At the crossroad there were a couple of restaurants and after that, a shop such as we know, with a closed door that shoppers enter. It was a computer shop, and we were able to purchase the plug and twenty CDs to give to the school at Farkwa. We weren’t sure of how they would be used, but Joy, Rosie’s mother and Keith’s sister, had mentioned that they would be needed so to get some.
Joy and Alan (Rosie’s parents) had stayed in Farkwa and seen the difficulty for families in being able to pay for the school fees and other requirements needed to attend secondary school. While a new secondary school going up to form 4 had been built, and many students passed the exam to be admitted to it, lots were not able to take up the opportunity. Joy went on to develop a scholarship sponsorship scheme with Australians paying for the education of specific needy students. For some, that includes board in Farkwa, because they are from surrounding villages too far away to walk from each day. We have sponsored one of the students, Adam, who is currently in form three. The cost is not much for us, but for Adam, our gift, which is the commitment to support the first four years of his secondary schooling, is the chance of an education and greater opportunities in life. To be perfectly honest, we were very happy to help, as we have been with the four World Vision sponsorships that we had provided for many, many years, but our very busy lives of full-time work, family, friends, grandchildren, clubs and the house and garden had not left us much time to be involved on a personal level. Suddenly we were to meet Adam, his brother Rashidi, who our son Aidan and family sponsor, and their mother and family. Adam would no longer be someone unknown for whom we wrote cheques. We hoped that the soccer ball and drafts that we had for the boys would suit them. We even felt a little nervous at meeting them.

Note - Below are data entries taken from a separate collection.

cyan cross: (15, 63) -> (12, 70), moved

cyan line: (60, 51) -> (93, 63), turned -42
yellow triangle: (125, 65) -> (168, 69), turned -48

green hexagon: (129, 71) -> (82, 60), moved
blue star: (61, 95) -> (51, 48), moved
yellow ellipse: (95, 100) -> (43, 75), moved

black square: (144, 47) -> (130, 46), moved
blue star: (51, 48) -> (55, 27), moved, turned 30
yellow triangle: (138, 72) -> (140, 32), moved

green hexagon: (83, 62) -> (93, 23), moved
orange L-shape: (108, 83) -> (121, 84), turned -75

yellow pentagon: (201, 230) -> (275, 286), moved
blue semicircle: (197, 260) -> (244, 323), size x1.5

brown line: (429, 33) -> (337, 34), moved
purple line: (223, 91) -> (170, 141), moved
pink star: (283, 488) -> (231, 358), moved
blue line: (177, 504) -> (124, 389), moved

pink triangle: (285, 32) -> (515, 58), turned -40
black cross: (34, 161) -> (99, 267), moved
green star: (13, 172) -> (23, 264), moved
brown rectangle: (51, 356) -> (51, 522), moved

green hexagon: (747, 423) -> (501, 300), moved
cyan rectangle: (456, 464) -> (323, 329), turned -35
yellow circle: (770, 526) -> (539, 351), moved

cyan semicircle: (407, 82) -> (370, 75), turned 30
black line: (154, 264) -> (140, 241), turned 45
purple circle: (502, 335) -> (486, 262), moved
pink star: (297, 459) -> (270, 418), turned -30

Joy works tirelessly in Australia, drumming up more sponsors, although friends of friends of friends have opened up a generous and responsive avenue of support. She and Rosie, in consultation with Mr Chalala, the Head Master at the school, have set up a table of costs and ways to establish accountability in the transfer and spending of monies that scrupulously ensures that the funds provided have no administrative drain and that every cent is spent on the students. It is a good thing that Joy retired just in time to take up this second vocation!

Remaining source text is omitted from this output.